Hello Sergei, Thanks for your review. Please find a new version here: https://github.com/MariaDB/server/commits/bb-10.4-bar-MDEV-27744-v2 I moved pure refacoting into separate patches, they are in the same branch: MDEV-31184 Remove parser tokens DECODE_MARIADB_SYM and DECODE_ORACLE_SYM MDEV-31187 Add class Sql_mode_save_for_frm_handling So now the main patch is much smaller. On 4/27/23 2:44 AM, Sergei Golubchik wrote:
Hi, Alexander,
A question: if the frm will *always* be created in the canonical, non-ORACLE mode and always parsed in the same mode, will we even need these schema-qualified native functions?
okay, the schema-qualified trick will help to avoid creating REGEX_REPLACE_ORACLE and so on. But is it needed to fix MDEV-27744?
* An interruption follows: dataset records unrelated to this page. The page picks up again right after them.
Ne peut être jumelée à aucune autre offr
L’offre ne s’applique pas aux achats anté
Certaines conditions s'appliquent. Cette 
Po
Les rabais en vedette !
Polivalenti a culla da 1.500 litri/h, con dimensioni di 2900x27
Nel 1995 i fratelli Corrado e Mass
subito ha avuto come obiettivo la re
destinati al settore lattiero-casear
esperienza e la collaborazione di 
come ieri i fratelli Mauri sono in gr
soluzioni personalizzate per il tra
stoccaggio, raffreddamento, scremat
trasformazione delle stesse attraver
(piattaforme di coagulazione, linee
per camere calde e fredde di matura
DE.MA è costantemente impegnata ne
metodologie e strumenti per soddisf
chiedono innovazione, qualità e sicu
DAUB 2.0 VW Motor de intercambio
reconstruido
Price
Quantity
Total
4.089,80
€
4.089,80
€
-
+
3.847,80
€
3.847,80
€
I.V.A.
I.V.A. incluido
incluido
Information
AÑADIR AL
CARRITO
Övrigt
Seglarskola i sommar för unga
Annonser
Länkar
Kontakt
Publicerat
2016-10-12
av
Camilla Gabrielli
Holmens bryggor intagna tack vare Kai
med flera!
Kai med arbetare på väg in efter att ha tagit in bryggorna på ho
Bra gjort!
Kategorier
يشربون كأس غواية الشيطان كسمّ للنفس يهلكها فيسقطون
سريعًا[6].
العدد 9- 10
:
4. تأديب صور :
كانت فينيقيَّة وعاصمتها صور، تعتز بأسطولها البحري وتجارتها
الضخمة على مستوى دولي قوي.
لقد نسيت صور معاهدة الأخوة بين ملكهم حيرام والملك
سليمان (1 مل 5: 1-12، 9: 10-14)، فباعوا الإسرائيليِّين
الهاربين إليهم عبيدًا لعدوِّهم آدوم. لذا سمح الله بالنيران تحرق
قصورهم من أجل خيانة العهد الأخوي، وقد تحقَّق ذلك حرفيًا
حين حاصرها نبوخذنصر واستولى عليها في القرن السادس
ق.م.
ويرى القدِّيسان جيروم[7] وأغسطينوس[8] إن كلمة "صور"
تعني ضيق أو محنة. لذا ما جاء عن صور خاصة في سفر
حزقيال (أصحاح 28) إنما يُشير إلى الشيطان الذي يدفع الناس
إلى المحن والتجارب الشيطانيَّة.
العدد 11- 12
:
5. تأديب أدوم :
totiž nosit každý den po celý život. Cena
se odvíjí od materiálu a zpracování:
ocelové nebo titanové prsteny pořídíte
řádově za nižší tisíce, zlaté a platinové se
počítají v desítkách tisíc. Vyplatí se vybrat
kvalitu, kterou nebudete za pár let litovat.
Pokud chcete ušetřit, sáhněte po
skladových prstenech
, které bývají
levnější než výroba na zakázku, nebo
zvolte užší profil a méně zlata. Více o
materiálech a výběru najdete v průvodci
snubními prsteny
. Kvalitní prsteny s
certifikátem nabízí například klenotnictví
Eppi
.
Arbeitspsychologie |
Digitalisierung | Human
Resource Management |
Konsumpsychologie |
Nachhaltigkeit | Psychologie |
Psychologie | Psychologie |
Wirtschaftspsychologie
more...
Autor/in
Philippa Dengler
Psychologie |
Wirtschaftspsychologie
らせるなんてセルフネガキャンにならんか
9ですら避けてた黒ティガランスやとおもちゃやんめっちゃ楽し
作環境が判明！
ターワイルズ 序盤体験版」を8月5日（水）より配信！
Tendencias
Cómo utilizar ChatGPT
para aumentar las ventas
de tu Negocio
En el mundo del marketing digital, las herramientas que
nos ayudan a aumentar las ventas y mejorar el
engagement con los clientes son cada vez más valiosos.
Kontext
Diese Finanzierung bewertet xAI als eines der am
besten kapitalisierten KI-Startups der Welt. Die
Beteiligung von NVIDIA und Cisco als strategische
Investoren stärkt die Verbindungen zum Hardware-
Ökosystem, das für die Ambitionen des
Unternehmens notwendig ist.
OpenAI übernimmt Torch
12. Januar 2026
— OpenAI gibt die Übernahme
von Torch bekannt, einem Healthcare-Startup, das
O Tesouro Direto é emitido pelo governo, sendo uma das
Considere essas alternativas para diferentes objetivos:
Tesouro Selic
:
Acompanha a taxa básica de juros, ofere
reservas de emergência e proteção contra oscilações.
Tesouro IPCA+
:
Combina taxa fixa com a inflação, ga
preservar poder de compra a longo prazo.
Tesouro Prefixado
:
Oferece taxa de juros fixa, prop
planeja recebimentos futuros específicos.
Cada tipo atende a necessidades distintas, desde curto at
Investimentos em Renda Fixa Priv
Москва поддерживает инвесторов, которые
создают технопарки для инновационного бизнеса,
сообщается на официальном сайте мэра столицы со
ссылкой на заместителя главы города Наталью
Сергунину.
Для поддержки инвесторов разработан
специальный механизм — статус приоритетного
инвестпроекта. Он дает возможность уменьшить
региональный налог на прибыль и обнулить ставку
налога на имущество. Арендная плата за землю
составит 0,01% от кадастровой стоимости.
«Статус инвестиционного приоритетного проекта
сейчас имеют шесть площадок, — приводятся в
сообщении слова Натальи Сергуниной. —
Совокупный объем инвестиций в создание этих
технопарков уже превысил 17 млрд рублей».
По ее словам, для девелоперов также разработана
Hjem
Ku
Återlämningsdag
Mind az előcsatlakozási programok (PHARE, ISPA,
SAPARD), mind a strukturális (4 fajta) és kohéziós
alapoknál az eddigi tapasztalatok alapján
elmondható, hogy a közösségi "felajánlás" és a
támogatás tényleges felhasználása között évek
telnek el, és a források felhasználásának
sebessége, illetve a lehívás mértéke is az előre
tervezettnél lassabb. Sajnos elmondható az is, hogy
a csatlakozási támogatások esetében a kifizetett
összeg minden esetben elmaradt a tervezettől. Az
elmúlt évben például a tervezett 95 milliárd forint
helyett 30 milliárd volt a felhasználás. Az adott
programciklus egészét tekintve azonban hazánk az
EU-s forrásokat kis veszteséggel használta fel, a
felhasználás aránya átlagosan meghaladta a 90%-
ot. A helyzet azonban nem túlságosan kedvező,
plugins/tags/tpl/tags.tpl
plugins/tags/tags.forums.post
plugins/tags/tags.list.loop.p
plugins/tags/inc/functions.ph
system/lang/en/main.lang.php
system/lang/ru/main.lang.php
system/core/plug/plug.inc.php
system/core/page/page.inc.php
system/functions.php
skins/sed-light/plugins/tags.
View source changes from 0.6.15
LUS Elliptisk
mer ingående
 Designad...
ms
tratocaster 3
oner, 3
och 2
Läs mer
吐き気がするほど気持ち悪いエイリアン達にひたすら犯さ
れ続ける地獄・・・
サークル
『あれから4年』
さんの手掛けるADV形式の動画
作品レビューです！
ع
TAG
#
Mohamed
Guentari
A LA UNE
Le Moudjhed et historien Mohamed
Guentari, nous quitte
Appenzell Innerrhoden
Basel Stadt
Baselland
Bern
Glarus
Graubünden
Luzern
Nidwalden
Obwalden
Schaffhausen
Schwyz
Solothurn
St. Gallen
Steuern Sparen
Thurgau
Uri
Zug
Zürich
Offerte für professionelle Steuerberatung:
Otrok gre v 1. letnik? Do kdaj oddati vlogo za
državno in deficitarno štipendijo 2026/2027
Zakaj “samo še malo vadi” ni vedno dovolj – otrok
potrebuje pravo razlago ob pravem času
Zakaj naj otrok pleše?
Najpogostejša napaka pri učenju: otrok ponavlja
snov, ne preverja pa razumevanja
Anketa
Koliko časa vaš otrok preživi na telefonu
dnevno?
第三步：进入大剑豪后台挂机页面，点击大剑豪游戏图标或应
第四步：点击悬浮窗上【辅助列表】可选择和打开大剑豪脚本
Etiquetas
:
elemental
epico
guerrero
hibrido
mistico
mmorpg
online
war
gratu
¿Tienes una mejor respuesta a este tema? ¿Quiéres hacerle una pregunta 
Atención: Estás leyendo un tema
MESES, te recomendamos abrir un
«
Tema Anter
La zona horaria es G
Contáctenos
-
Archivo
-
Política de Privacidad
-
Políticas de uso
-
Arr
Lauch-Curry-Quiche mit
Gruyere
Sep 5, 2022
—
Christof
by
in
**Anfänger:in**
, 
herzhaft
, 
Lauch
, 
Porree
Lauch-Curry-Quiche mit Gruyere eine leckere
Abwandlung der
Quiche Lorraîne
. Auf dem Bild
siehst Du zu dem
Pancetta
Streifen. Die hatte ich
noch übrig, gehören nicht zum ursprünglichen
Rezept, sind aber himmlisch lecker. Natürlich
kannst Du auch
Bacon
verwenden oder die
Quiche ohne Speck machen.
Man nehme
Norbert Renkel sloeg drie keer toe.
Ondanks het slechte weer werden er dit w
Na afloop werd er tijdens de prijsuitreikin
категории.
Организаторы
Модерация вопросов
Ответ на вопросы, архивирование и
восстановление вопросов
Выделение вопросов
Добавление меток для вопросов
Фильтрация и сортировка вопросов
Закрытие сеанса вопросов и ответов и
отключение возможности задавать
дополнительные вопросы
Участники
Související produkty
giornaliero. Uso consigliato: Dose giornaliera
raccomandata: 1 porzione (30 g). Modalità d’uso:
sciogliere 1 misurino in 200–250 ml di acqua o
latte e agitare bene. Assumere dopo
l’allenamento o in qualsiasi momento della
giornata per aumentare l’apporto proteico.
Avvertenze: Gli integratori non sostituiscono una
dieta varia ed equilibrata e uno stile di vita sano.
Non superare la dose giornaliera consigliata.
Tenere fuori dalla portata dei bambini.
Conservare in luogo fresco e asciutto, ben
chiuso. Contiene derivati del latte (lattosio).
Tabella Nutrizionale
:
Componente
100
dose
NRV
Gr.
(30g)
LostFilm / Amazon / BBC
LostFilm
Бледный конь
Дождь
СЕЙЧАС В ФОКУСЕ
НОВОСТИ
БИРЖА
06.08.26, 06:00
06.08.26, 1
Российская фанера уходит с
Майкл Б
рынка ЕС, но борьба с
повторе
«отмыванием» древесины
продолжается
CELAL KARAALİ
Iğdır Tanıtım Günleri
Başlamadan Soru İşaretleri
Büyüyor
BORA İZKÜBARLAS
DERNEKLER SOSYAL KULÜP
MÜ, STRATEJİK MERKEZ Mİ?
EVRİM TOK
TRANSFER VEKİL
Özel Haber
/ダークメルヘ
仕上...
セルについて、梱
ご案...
Unfortunately I did not check how much of the patch can be removed to fix only MDEV-27744. My intent was to do everything at the same time: 1. Fix MDEV-27744 2. Prepare infrustructure to avoid adding mew XXX_ORACLE functions 3. Make the code symmetric for oracle_schema and mariadb_schema for simplicity of the patch. 4. Make it possible to call MariaDB functions from inside Oracle stored procedures 5. Make SHOW CREATE TABLE and SHOW CREATE VIEW display MariaDB versions of sql_mode-dependent functions with the mariadb_schema prefix if the current sql_mode is ORACLE. I think this is needed to avoid confusion for the user. But after that if we display MariaDB functions using mariadb_schema, we also need to parse mariadb_schema. Now that we have a customer bug "MDEV-29095 REGEXP_REPLACE ...", I think it's better not to minimize the patch to MDEV-27744. This symmetric solution is more reliable for my opinion.
More comments below
On Apr 27, Alexander Barkov wrote:
revision-id: d67c3f88883 (mariadb-10.3.33-61-gd67c3f88883) parent(s): 7355f7b1f5c author: Alexander Barkov committer: Alexander Barkov timestamp: 2022-04-22 15:35:16 +0400 message:
<cut>
diff --git a/sql/unireg.cc b/sql/unireg.cc index efbb5e773b4..3b37944afa5 100644 --- a/sql/unireg.cc +++ b/sql/unireg.cc @@ -652,6 +649,7 @@ static bool pack_expression(String *buf, Virtual_column_info *vcol, static bool pack_vcols(String *buf, List<Create_field> &create_fields, List<Virtual_column_info> *check_constraint_list) { + Sql_mode_save_for_frm_handling sql_mode_save(current_thd);
well, it was done above pack_vcols(), because the caller had access to the thd. Why not to keep it that way?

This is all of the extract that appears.